Feature

Health & Science

How humans came to the Americas; Energy from an artificial leaf; Sperm cells grown from scratch; How heartbreak actually hurts

How humans came to the Americas
The first Americans, many anthropologists have believed, were Asians who crossed a land bridge at what is now the Bering Strait about 14,000 years ago. But the discovery of a huge cache of stone tools outside Austin undermines that theory, and suggests the Americas were settled earlier than previously believed. A team from Texas A&M University has excavated 15,528 objects at the site, including blades and chisels thought to be nearly 15,500 years old. Those finds significantly predate what was long considered the oldest American settlement, in Clovis, N.M., where 13,000-year-old spear tips were unearthed in 1929. Pre-Clovis finds in North and South America in recent decades have poked holes in the theory that the Clovis people were the first Americans, but the Texas site, A&M anthropologist Michael Waters tells BBC.com, “is almost like a baseball bat to the side of the head of the archaeological community to wake up.” The Austin site not only proves that people lived in America pre-Clovis, but suggests that they came over and spread south in boats, since glaciers were likely still blocking overland paths from Alaska to Texas 15,000 years ago. Now, says Waters, “we need to develop a new model for the peopling of the Americas.”
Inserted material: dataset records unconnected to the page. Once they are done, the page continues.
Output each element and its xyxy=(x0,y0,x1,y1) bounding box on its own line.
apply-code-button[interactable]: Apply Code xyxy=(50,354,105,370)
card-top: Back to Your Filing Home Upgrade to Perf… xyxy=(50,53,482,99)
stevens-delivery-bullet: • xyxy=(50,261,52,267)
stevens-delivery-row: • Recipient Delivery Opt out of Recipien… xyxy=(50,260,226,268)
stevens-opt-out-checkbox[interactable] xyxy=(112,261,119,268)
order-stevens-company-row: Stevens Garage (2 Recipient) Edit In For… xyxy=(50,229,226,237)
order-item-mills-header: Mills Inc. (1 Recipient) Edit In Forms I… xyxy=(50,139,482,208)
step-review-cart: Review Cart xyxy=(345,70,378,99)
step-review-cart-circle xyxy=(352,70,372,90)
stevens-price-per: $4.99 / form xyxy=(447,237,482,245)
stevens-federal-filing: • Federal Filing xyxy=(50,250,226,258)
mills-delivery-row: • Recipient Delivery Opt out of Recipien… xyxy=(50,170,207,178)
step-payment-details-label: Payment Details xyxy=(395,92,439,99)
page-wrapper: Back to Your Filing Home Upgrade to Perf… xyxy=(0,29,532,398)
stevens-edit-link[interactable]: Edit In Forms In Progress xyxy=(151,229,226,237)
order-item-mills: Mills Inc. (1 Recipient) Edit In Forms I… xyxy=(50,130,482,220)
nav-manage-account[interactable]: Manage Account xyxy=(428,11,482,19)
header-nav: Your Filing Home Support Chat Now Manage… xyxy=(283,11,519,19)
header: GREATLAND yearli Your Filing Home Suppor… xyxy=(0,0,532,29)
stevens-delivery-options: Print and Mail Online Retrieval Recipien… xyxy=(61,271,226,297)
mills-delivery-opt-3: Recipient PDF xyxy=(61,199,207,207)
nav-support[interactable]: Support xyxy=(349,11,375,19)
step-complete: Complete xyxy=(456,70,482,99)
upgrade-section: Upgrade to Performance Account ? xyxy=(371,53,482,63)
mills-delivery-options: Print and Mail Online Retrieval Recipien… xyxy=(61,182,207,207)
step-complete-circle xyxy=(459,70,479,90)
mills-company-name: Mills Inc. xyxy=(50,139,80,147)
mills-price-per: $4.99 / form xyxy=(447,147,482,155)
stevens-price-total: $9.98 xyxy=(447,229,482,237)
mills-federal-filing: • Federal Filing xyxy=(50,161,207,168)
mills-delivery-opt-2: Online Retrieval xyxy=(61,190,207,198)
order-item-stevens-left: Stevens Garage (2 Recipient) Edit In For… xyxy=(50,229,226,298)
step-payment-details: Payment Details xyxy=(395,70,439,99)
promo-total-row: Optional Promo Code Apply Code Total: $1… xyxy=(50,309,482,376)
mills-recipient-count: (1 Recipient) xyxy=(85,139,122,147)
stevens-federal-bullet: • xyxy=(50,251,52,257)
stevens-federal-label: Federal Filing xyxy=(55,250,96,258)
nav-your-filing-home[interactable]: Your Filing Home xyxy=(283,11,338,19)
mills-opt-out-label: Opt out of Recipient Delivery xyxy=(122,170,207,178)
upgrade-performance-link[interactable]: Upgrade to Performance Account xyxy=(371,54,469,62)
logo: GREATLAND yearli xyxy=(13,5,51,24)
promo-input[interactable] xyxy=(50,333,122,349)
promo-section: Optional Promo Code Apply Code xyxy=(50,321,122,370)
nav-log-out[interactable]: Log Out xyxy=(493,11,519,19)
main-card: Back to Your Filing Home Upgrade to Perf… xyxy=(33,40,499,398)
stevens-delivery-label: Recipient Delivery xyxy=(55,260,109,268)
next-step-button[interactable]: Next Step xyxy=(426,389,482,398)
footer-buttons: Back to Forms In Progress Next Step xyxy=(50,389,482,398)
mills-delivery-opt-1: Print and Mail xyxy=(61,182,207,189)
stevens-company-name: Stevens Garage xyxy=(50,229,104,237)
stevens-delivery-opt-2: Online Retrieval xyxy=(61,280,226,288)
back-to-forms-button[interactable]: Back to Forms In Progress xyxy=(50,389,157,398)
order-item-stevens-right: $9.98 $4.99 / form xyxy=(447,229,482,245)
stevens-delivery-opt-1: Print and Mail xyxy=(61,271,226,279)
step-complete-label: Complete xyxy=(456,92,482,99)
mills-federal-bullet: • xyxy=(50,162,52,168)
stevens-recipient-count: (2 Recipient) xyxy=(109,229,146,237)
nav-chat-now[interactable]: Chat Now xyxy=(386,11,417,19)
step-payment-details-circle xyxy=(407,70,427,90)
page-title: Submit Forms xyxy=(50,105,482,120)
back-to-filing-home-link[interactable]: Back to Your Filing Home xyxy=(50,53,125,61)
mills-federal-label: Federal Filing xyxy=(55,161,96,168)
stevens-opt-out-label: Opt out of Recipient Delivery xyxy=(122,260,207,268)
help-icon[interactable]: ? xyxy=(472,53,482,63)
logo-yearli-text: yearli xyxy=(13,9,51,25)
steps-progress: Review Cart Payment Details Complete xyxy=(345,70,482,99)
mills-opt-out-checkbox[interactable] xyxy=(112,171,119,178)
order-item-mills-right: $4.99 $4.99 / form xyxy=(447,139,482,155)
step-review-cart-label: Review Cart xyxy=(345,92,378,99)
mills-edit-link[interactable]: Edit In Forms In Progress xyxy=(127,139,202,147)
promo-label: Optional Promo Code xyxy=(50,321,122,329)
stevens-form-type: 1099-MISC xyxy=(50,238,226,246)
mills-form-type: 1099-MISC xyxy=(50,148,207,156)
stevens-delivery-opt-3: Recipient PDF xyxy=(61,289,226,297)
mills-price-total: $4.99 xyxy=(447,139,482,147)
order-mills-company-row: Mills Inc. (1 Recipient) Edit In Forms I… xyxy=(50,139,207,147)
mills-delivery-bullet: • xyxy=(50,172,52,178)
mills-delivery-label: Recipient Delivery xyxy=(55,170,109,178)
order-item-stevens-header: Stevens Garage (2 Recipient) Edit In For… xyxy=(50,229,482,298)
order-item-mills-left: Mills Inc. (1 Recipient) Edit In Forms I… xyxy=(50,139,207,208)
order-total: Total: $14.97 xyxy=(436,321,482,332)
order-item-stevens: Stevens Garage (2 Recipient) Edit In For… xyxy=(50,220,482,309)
Energy from an artificial leaf
A silicon “leaf” that mimics photosynthesis could open the possibility of an entirely new source of cheap and abundant electricity. MIT researchers say they’ve developed an advanced solar cell the size of a playing card; when floated in even muddy water under direct sunlight, it splits H2O into hydrogen and oxygen, which can then be transferred to fuel cells that produce an electric current. Lead researcher Daniel Nocera tells Wired that a single artificial leaf and a gallon of water could produce a day’s worth of electricity for a household in the developing world. There have been previous attempts to create artificial leaves, but they have often depended on expensive chemicals and proved difficult to sustain for long periods. What makes Nocera’s version different—and scalable—is that it uses inexpensive materials and can operate for at least 45 hours straight. An Indian company has already signed a development deal, and a commercial application may be ready in the next three to five years. Nocera is convinced his leaf can bring affordable electricity to communities without access to power grids. “Our goal is to make each home its own power station,” he says.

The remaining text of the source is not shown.